And now the Wall Street Journal is reporting that the US might get involved in those negotiations directly. “Senior White House and military officials believe that engaging some levels of the Taliban — while excluding top leaders — could help reverse a pronounced downward spiral in Afghanistan and neighbouring Pakistan,” the report said.

Both countries have been destabilised by a recent wave of violence.

Senior Bush administration officials told the Journal that the outreach was a draft recommendation in a classified White House assessment of US strategy in Afghanistan. The officials said that the recommendation called for the talks to be led by the Afghan central government, but with the active participation of the US.

The US would be willing to pay moderate Taliban members to lay down their weapons and join the political process, the Journal cited an unidentified US official as saying. The Central Intelligence Agency has been mapping Afghanistan’s tribal areas in an attempt to understand the allegiances of clans and tribes, the report said.

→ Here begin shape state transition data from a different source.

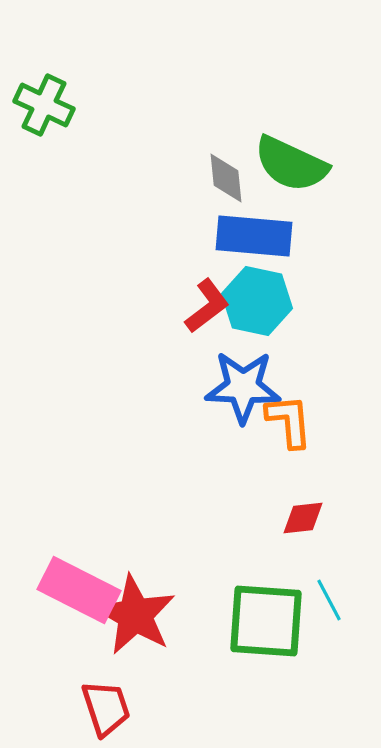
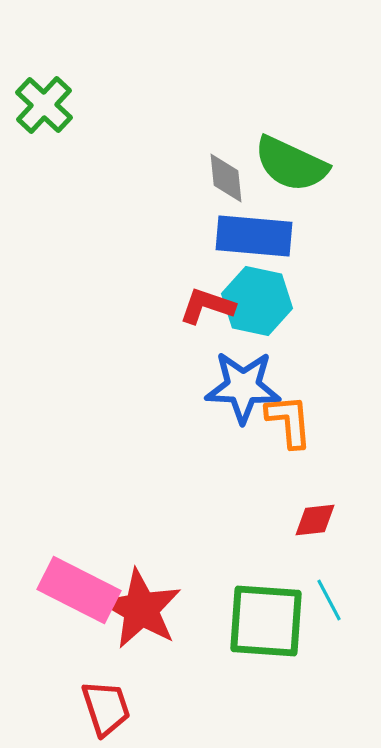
green cross: rotated 18 degrees clockwise
red L-shape: rotated 124 degrees counterclockwise
red diamond: moved 12 px right, 2 px down
red star: moved 6 px right, 6 px up
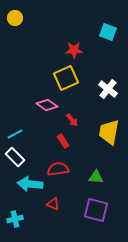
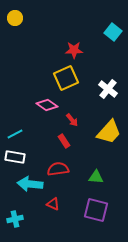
cyan square: moved 5 px right; rotated 18 degrees clockwise
yellow trapezoid: rotated 148 degrees counterclockwise
red rectangle: moved 1 px right
white rectangle: rotated 36 degrees counterclockwise
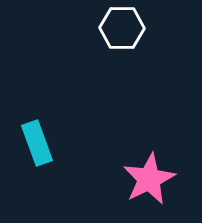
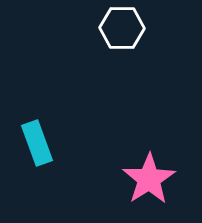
pink star: rotated 6 degrees counterclockwise
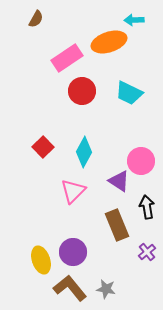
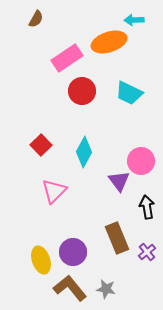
red square: moved 2 px left, 2 px up
purple triangle: rotated 20 degrees clockwise
pink triangle: moved 19 px left
brown rectangle: moved 13 px down
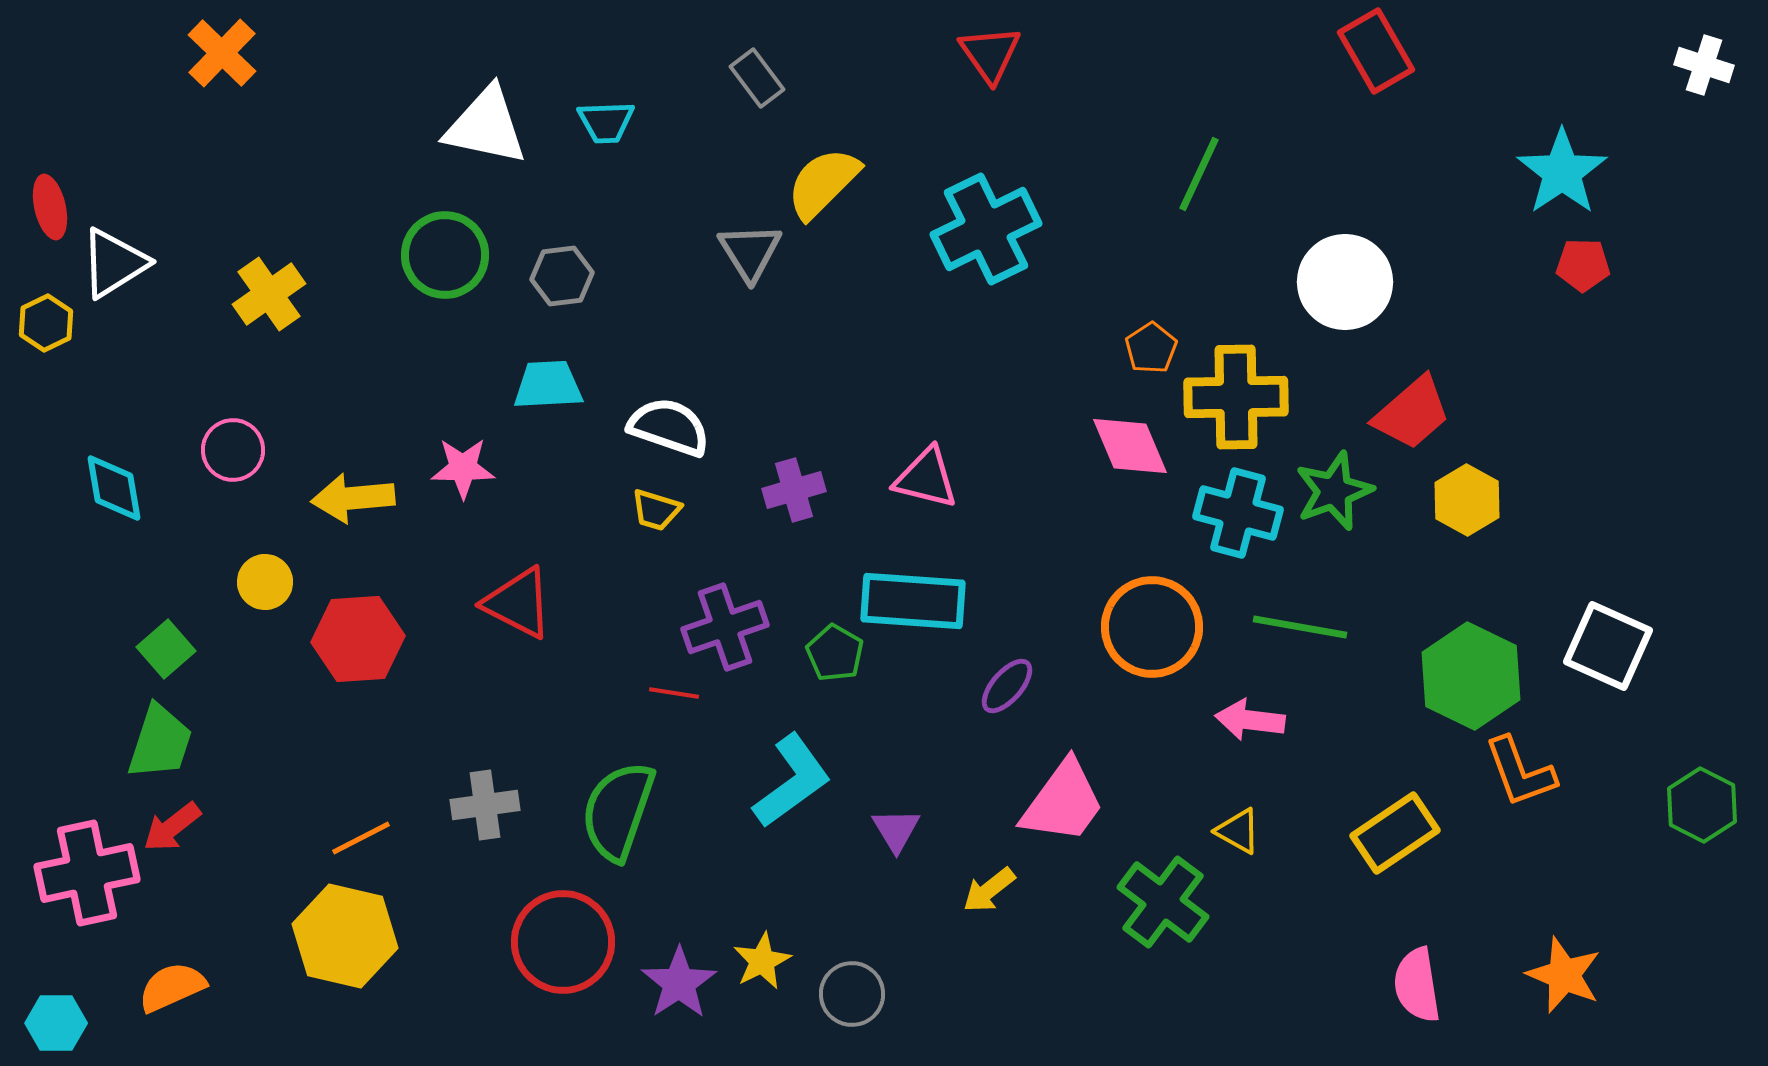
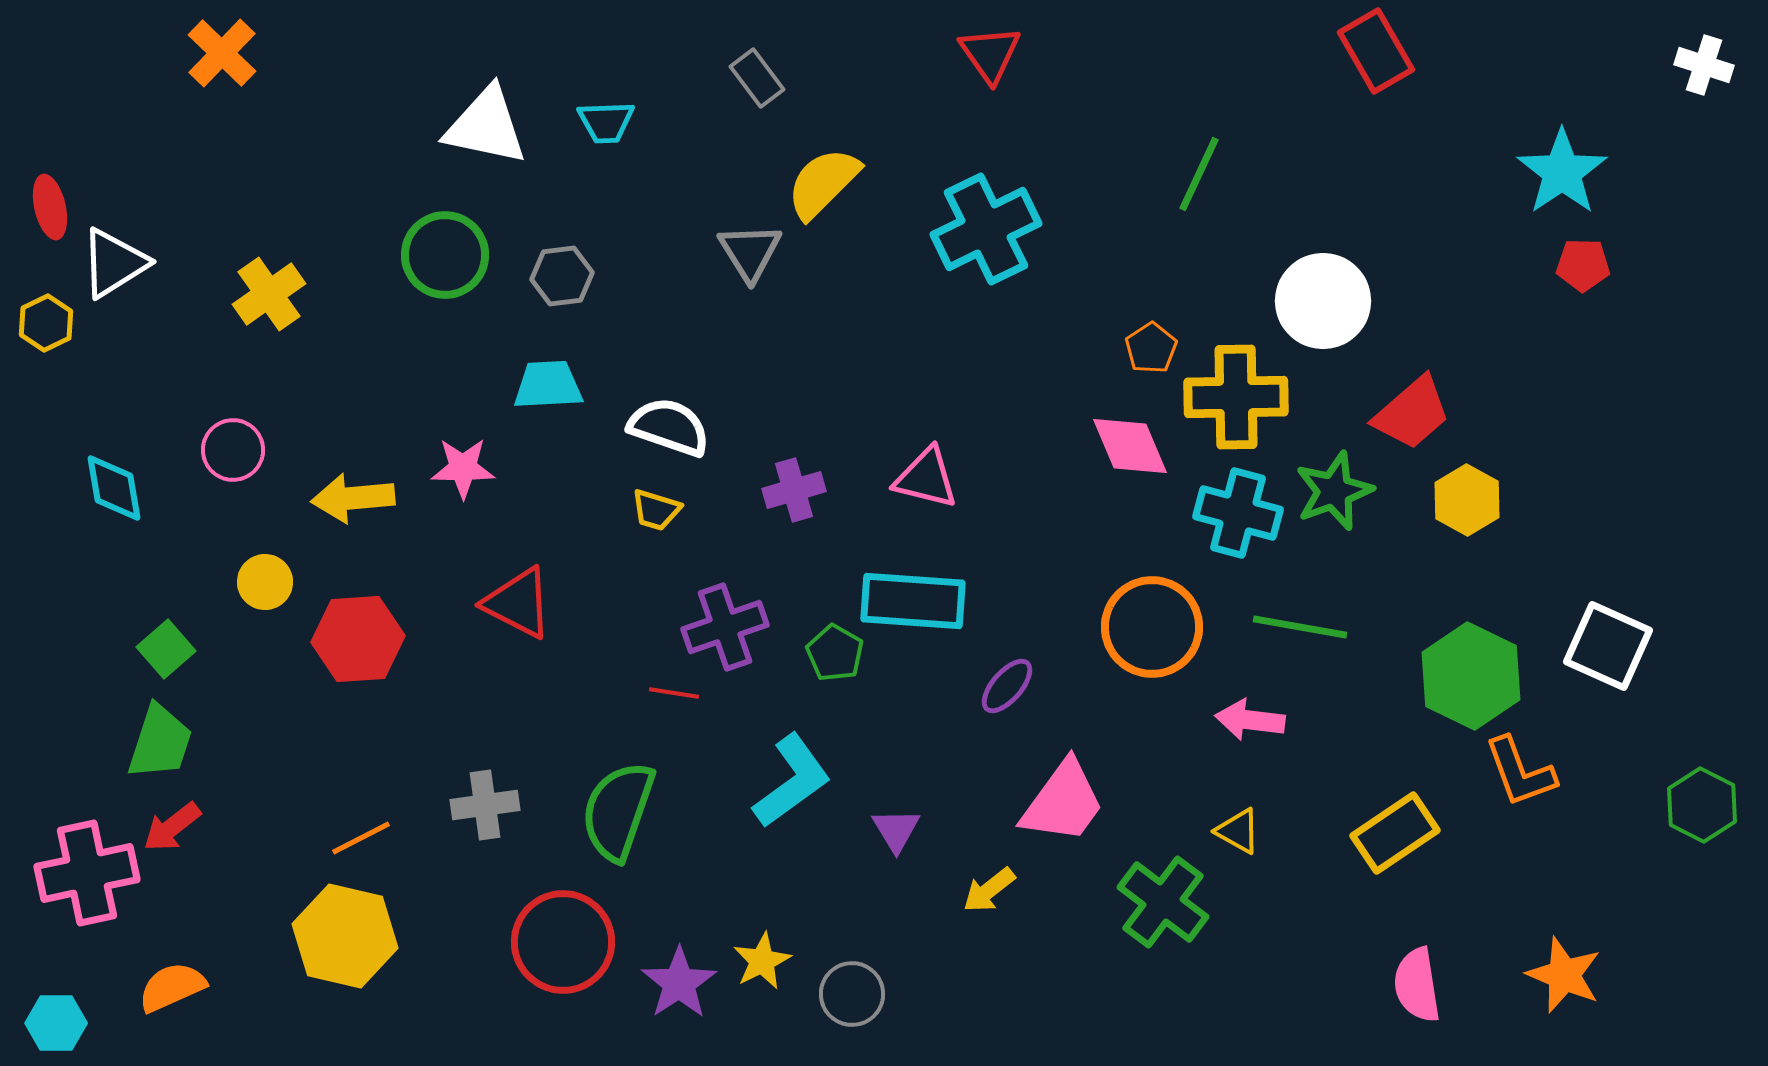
white circle at (1345, 282): moved 22 px left, 19 px down
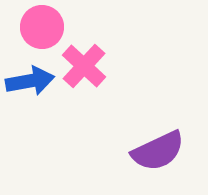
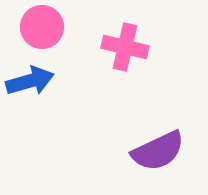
pink cross: moved 41 px right, 19 px up; rotated 30 degrees counterclockwise
blue arrow: rotated 6 degrees counterclockwise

WSJ noted that joining the talks would only be a first step as the Bush administration was still in the process of determining what substantial offer it could make to persuade the Taliban to abandon violence. “How much should (we) be willing to offer guys like this?” asked a senior Bush official while talking to the Journal.
Gen David Petraeus, who will assume responsibility this week for US military operations in Afghanistan and Pakistan as head of the Central Command, supports the proposed direct talks between the Taliban and the US, the WSJ said.

Gen Petraeus used a similar approach in Iraq where a US push to enlist Sunni tribes in the fight against Al Qaeda helped sharply reduce the country’s violence. Gen Petraeus earlier this month publicly endorsed talks with less extreme Taliban elements.

Gen Petraeus also indicated that he believed insurgencies rarely ended with complete victory by one or the other side.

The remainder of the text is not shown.